Once you have satisfactory output, move onto the next section.

Please be polite

Submit hosts are shared resources, so you should clean up after yourself. After you're done troubleshooting held jobs, remove them with the following command:

user@learn $ condor_rm -const 'JobStatus =?= 5' <JOB FILTER>
Where replacing <JOB FILTER> with... Will remove...
Your username (e.g. blin) All of your held jobs
A cluster ID (e.g. 74078) All held jobs matching the given cluster ID
A job ID (e.g. 97932.30) That specific held job

Finding the largest square

The next step of the workflow uses the max_square.py script to find the largest square number, if any, for a given anagram word pair. Let's submit jobs that runs max_square.py for all of the anagram word pairs (i.e. one job per word pair) that you found in the previous section:

  1. Submit the accompanying squares.sub file from the tarball
  2. Resolve any issues that you encounter until you receive output for each job. Note that some jobs may have empty output since not all anagram word pairs are square anagram word pairs.

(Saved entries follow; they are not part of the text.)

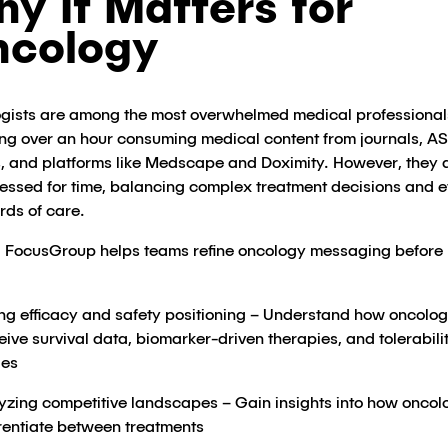
y It Matters for
ncology
gists are among the most overwhelmed medical professionals
ng over an hour consuming medical content from journals, 
s, and platforms like Medscape and Doximity​. However, they 
ressed for time, balancing complex treatment decisions and e
rds of care.
 FocusGroup helps teams refine oncology messaging before
ing efficacy and safety positioning – Understand how oncolog
eive survival data, biomarker-driven therapies, and tolerabili
es​
yzing competitive landscapes – Gain insights into how oncol
erentiate between treatments​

Next, you can find the largest square among your output by directly using the command line. For example, if all of your job output has been placed in the squares directory and are named square-1.out, square-2.out, etc. then you could run the following command to find the largest square:

user@learn $ cat squares/square-*.out | sort -n | tail -n 1

You can check if you have the right answer with any of the OSG staff or by submitting the answer to Project Euler (requires an account).

Answer Key

There is also a working solution on our web server that can be retrieved with

user@learn $ wget http://proxy.chtc.wisc.edu/SQUID/osgschool19/tues-part1-ex1-key.tar.gz

It contains comments labeled SOLUTION that you can consult in case you get stuck. Like any answer key, it's mainly useful as a verification tool, so try to only use it as a last resort or for detailed explanations to improve your understanding.